[DATA RECORDS Boundary: Start]
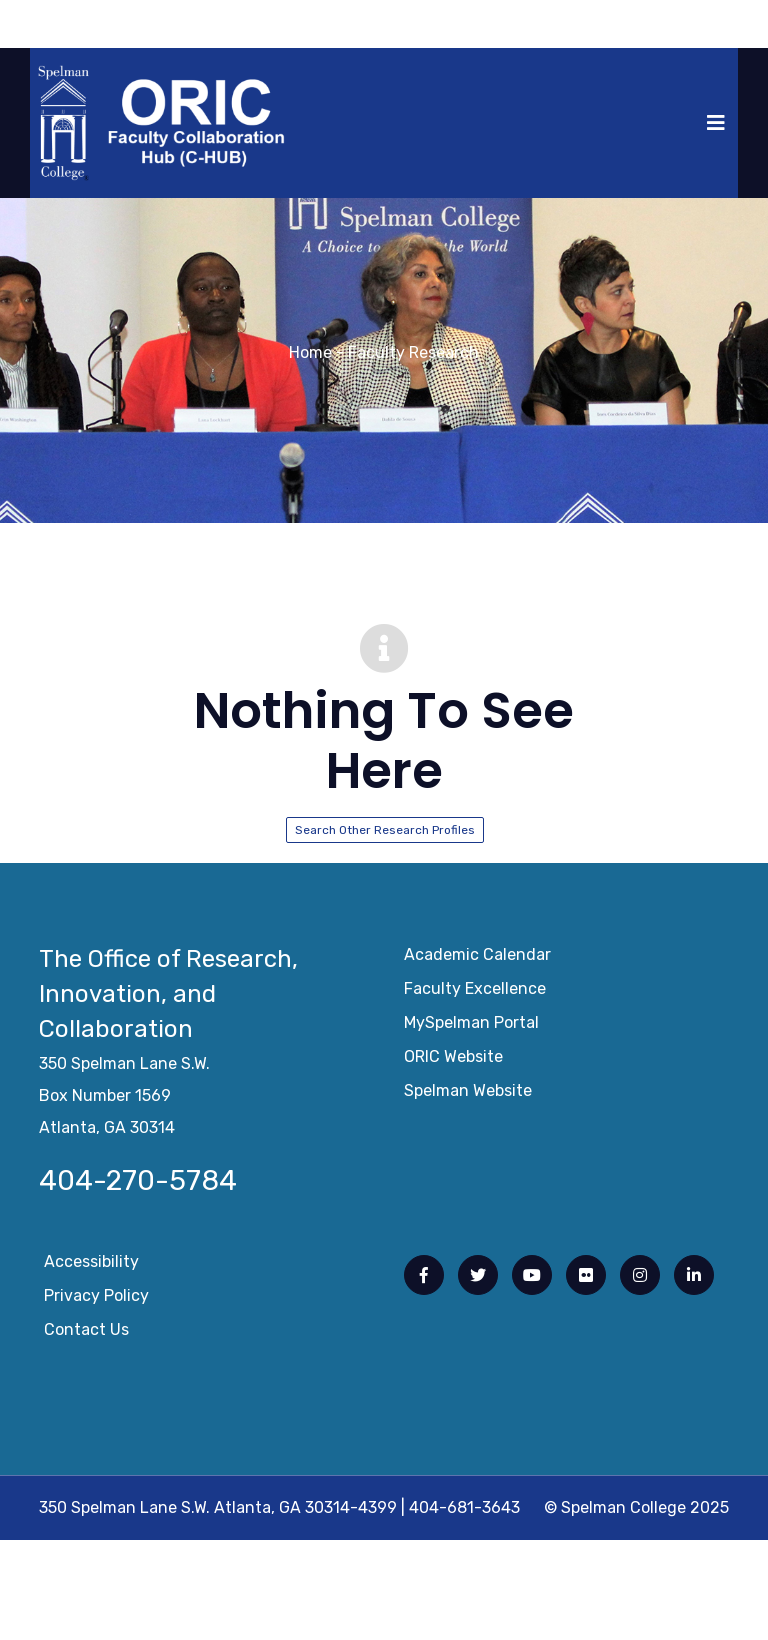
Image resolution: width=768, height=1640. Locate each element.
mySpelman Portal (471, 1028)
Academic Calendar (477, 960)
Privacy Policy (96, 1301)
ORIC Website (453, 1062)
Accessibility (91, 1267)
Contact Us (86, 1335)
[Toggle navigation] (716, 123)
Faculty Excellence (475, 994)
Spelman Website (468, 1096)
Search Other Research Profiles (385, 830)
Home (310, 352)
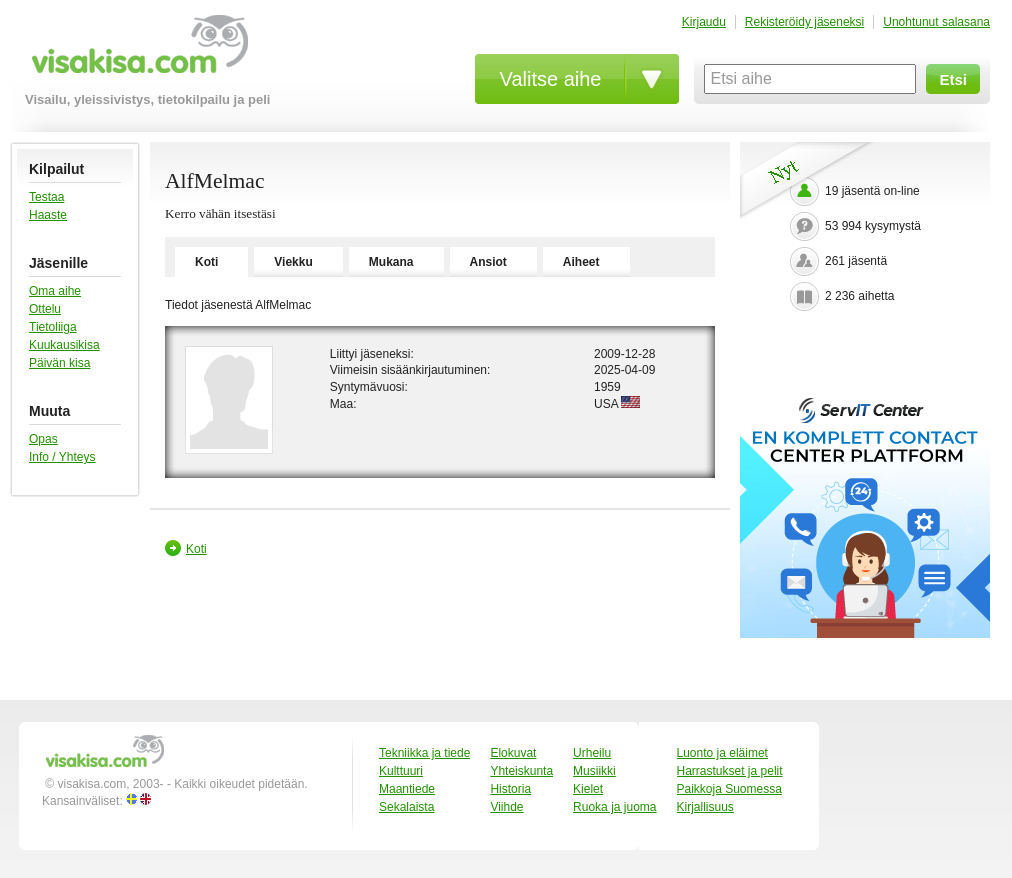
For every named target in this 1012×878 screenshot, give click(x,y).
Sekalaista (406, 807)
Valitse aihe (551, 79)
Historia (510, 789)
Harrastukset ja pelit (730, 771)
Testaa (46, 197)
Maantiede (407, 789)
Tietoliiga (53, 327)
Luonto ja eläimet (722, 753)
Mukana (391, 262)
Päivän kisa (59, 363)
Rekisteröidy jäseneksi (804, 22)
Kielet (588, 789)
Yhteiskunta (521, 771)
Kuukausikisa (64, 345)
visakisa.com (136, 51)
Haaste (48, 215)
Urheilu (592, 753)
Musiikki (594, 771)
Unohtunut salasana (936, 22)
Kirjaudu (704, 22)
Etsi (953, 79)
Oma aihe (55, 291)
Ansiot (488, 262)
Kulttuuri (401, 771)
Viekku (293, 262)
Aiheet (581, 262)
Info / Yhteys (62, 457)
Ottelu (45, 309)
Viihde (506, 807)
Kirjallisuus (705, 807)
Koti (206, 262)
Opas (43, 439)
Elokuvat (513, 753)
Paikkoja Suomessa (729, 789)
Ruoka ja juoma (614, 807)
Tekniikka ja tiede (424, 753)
[DATA RECORDS Boundary: End]
**PROBLEM STATEMENT**
Output all the material exactly. The pictures are to be left out.

**WRITTEN SOLUTION**
Image resolution: width=768, height=1640. Locate each element.
mySpelman Portal (471, 1028)
Academic Calendar (477, 960)
Privacy Policy (96, 1301)
ORIC Website (453, 1062)
Accessibility (91, 1267)
Contact Us (86, 1335)
[Toggle navigation] (716, 123)
Faculty Excellence (475, 994)
Spelman Website (468, 1096)
Search Other Research Profiles (385, 830)
Home (310, 352)
For every named target in this 1012×878 screenshot, give click(x,y).
Sekalaista (406, 807)
Valitse aihe (551, 79)
Historia (510, 789)
Harrastukset ja pelit (730, 771)
Testaa (46, 197)
Maantiede (407, 789)
Tietoliiga (53, 327)
Luonto ja eläimet (722, 753)
Mukana (391, 262)
Päivän kisa (59, 363)
Rekisteröidy jäseneksi (804, 22)
Kielet (588, 789)
Yhteiskunta (521, 771)
Kuukausikisa (64, 345)
visakisa.com (136, 51)
Haaste (48, 215)
Urheilu (592, 753)
Musiikki (594, 771)
Unohtunut salasana (936, 22)
Kirjaudu (704, 22)
Etsi (953, 79)
Oma aihe (55, 291)
Ansiot (488, 262)
Kulttuuri (401, 771)
Viekku (293, 262)
Aiheet (581, 262)
Info / Yhteys (62, 457)
Ottelu (45, 309)
Viihde (506, 807)
Kirjallisuus (705, 807)
Koti (206, 262)
Opas (43, 439)
Elokuvat (513, 753)
Paikkoja Suomessa (729, 789)
Ruoka ja juoma (614, 807)
Tekniikka ja tiede (424, 753)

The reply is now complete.